Coube ao maranhense Coelho Neto — que hoje empresta o nome a um dos subúrbios cariocas da antiga Central do Brasil —, cunhar a expressão “cidade maravilhosa”, num artigo publicado no jornal A Notícia, em 1908. Mais tarde, em 1928, publicaria um livro de contos com esse título. Era época em que a antiga capital da República fervilhava, em todos os sentidos, aspirando à condição de Paris dos trópicos, ambição criada após a reforma urbana do prefeito Pereira Passos, no começo do século. O jornalista Ruy Castro relata essa época no livro Metrópole à beira mar (Companhia das Letras).

A marchinha surgiu logo depois, em 1934, mas somente fez sucesso no carnaval do ano seguinte. A primeira parte da música é realmente sinfônica, plagiada de Mimi é una civetta, o terceiro ato da ópera La Bohème, de Puccini. André Filho era amigo de Noel Rosa, com quem divide a autoria do samba “Filosofia”, gravado por Mário Reis, em 1933. A amizade entre ambos, porém, gerou controvérsias sobre a autoria do hino carioca, que alguns atribuem ao poeta de Vila Isabel, como registrou Jacy Pacheco, em Noel Rosa e sua época: “Aqui nos lembramos de composições que ele deu e que vendeu. Que foram divulgadas com outros nomes… dentro da cidade maravilhosa, cheia de encantos mil…” Pode ser pura maldade.

André Filho morou na casa da mãe do músico Oscar Bolão entre o final dos anos 1950 até início dos 1960. Como sofria de problemas psiquiátricos, acabou internado no hospital da Ordem do Carmo. Ali, quando soube, tempos depois, por meio de um repórter do Diário da Noite, que “Cidade maravilhosa” tinha sido reconhecida como marcha oficial da cidade do Rio de Janeiro — por meio da Lei no5, de5 de maio de 1960—, segundo Bolão, enfiou a cabeça dentro do vaso sanitário e, dando descarga, gritava: “Tô rico, tô rico”. Multiinstrumentista (piano, violão, bandolim, violino, banjo, percussão), compositor, cantor e radialista, ficou órfão muito cedo, sendo, por isso, criado pela avó. Começou a estudar música erudita aos 8 anos, com Pascoale Gambardella, e formou-se em ciências e letras no Colégio Salesiano de Niterói, RJ, onde foi colega de Henrique Foréis Domingues, o radialista Almirante.

Sísifo
Cronista esportivo e historiador do samba, o velho Cabral dizia que Cidade Maravilhosa era uma síntese da alma do Rio de Janeiro: “Tudo vira marchinha de carnaval”. E não é que, ontem à tarde, já havia virado meme, nas redes sociais, uma marchinha sobre a prisão do prefeito Marcelo Crivella (Republicanos). Intitulada “Bispo no xadrez”, a marchinha é muito cruel: “Crivella, Crivella/ Pode entrar / Já abençoamos a sua cela”, diz o refrão. E segue adiante: “É essa aqui que escolhemos pro senhor/ Fica ao lado da do governador/ Tem um palquinho pra fazer os seus sermões/ Os carcereiros são seus novos guardiões (…)”. É mais uma música de carnaval que vai para o acervo do Museu da Imagem e do Som (MIS), criado por Almirante. A verdadeira história dos cariocas é contada pelo samba e pelas marchinhas de carnaval. Está registrada no acervo do MIS, com cerca de 305 mil documentos, entre discos, partituras, fotos, cartas, textos e vídeos.
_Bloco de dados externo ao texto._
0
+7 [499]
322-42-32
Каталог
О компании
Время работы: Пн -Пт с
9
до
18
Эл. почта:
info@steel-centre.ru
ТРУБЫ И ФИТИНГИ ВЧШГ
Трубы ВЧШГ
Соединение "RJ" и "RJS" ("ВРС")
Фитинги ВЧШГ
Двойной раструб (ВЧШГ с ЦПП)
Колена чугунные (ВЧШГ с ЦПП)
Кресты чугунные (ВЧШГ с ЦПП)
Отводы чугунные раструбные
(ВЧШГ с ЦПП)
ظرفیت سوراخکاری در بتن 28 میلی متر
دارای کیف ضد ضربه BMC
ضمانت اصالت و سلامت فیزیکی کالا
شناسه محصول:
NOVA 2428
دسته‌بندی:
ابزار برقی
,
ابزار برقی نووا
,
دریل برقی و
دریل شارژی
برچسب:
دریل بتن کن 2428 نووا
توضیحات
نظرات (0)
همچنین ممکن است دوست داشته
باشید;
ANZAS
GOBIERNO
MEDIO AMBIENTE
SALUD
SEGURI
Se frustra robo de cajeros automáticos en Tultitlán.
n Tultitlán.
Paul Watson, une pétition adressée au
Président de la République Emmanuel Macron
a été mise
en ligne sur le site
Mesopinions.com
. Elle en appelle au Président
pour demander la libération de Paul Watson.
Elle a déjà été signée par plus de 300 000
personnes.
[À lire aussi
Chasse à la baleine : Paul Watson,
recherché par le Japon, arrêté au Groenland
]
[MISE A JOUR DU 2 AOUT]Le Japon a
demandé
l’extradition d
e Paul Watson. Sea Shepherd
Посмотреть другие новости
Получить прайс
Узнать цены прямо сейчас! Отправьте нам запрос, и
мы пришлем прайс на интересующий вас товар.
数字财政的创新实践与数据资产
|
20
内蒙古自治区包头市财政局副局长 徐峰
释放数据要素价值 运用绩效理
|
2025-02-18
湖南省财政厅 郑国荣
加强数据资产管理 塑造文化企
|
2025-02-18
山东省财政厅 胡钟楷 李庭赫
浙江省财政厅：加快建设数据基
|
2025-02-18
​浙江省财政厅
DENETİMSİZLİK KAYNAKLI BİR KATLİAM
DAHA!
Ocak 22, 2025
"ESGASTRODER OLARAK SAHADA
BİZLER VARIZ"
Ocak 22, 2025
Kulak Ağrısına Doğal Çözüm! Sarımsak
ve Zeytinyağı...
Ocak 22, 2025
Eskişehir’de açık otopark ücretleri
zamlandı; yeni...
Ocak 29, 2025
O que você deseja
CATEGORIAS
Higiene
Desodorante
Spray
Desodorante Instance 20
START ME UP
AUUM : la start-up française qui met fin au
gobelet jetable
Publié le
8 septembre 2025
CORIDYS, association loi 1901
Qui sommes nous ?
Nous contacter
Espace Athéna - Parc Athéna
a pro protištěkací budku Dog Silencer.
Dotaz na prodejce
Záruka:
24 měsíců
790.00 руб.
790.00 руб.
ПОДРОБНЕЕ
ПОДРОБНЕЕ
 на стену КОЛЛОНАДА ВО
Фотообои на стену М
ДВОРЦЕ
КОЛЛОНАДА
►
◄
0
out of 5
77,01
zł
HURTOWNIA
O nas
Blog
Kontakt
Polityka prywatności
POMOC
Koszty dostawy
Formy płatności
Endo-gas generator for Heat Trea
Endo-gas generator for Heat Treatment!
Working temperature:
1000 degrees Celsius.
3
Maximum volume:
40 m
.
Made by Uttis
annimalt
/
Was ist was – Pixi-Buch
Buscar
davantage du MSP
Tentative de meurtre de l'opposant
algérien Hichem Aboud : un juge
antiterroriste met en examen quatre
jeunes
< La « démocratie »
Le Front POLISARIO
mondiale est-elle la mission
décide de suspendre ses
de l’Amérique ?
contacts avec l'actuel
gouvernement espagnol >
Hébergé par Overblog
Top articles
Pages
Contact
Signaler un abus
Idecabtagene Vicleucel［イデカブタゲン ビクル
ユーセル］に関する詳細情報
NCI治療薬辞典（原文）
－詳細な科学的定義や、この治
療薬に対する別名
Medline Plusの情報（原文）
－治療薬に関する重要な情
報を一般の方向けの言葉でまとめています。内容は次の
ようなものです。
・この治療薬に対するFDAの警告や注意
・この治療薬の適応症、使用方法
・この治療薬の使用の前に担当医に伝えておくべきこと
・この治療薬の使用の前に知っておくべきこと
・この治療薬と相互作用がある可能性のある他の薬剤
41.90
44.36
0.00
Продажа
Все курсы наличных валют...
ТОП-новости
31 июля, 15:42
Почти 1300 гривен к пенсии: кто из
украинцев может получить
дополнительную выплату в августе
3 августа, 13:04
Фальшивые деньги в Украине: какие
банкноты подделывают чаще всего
Voltando ao prefeito Crivella, havia sérias dúvidas sobre a necessidade de sua prisão, a 10 dias de passar o cargo para o prefeito eleito, Eduardo Paes (DEM). Era preciso comprovar que estava obstruindo a Justiça e tentando eliminar provas. Horas depois, o Superior Tribunal de Justiça acabou por revogar a detenção preventiva, mandando-o para a prisão domiciliar.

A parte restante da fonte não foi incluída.